Леонардик упрямо молчал.
– Неужели ты там Его не чувствуешь? – поразилась я.
– Нет, почему? – безо всякой охоты молвил Леонардик. – Чувствую. Чувствую и каюсь, сгораю от стыда. Но ничего не могу с собой поделать. Ты притягиваешь сильнее.
Он затравленно посмотрел на меня с диванчика.
– Нам с тобой нужно утолить эту страсть, чтобы вернуться к Нему.
– Значит, Он есть! – возликовала я.
– Чему ты радуешься?
– Как чему? Вечной жизни!
Леонардик скривил многоопытный рот.
– Нашла чему радоваться… Чтобы ее обрести, нужно очиститься от себя, расстаться со своим дорогим «я», которое чем больше мечтает и волнуется о своем бесконечном продолжении, тем скорее обречено на гибель и переплавку… Законы материи тяжелы, как сырая земля, – вздохнул он.
– Тебя послушать, так нет никакой разницы, есть Он или нет!
– Я говорю про тяжесть материи, – возразил Леонардик. – Его лучи почти не согревают землю. Казалось бы, отличие между верующим, перед которым открыт путь, и неверующим, который прах и лопух, должно быть гораздо больше, чем между человеком и амебой, но ведь на самом деле разница микроскопическая…
– Люди действительно живут так, будто Его нет, но они потому и живут, что Он есть.
– Ишь ты как бойко рассуждаешь! – удивился Леонардик.
– А ты думал! – польщенно улыбнулась я.
– Тем не менее… – тускло произнес Леонардик. – Что ни возьми… Даже гордость по поводу удачного рассуждения зачастую перевешивает ценность самого рассуждения. Это входит в состав культуры той самой неизбежной примесью, что никогда не допустит ее высокой истинности… Проклятая тяжесть! – опять вздохнул он.
– Неужели от нас ничего не останется?
– Здесь – кости, там – смутная память о прежних воплощениях… Целая колода воплощений. Дурная, в сущности, игра. Мы только маска витального сгустка, но пока мы любим…

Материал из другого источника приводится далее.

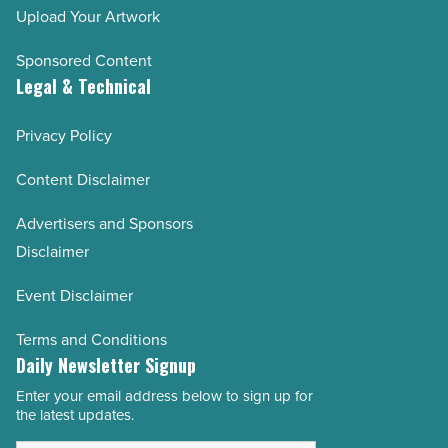
Upload Your Artwork
Sponsored Content
Legal & Technical
Privacy Policy
Content Disclaimer
Advertisers and Sponsors
Disclaimer
Event Disclaimer
Terms and Conditions
Daily Newsletter Signup
Enter your email address below to sign up for
Email
the latest updates.
Address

– Какой-то он неблагостный, этот твой бог! – поежилась я. – Может быть, ты его неправильно чувствуешь? Может быть, это и есть твое наказание?

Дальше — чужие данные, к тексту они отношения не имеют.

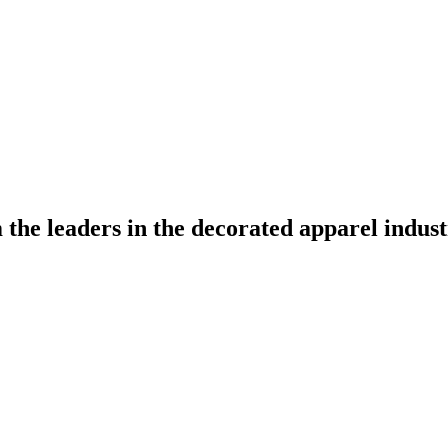
the leaders in the decorated apparel indust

Он побледнел, хотя вовсе не был розовощекий.
– Может быть… – пробормотал он.
– И ты еще зовешь меня к себе! – возмутилась я. – Что же ты можешь мне предложить, кроме этой тоски и холода?
– Любовь отогреет нас обоих. Художник и героиня. Дар и воля. Мы должны слиться!..
Я уже немного освоилась с ним разговаривать, потому что разговор был интересный и касался разных предметов, и смотрела на него с любопытством, я много о них слышала, всегда боялась, мимо кладбища ночью идти не могла без дрожи, потому что с раннего детства чувствовала, что здесь что-то не так, что есть что-то такое, что заставляет бояться, даже если я и не собиралась бояться, но иду мимо кладбища и думаю, что не буду бояться, но начинаю непроизвольно, стало быть, здесь нечисто, не потому боялась, что самой туда страшно, под землю, это другой страх, а что они окликнут меня, то есть, может быть, я их влекла к себе больше, чем другие, хотя другие тоже жаловались, а я не из пугливых, и потом он сидел вполне скромный, в серых фланелевых брюках и черном клубном пиджаке с серебряными пуговицами, только очень грустный, и говорил очень грустные вещи, а мне хотелось, чтобы он меня утешил добрым словом, потому что я и так больна и у меня тяжелый период жизни, а он вместо того навел пущую грусть, но наконец мы были с ним квиты, то есть он меня простил, и я украдкой перевела дух, то есть я подумала, что он за этим и пришел, чтобы мне сказать, что не в обиде на меня, хотя я, конечно, его не убивала, но так могло ему показаться, потому что я там присутствовала, когда он умер, но как только он увидел, что я поменьше стала его бояться, то, надо сказать, сделался более развязным, и это меня насторожило.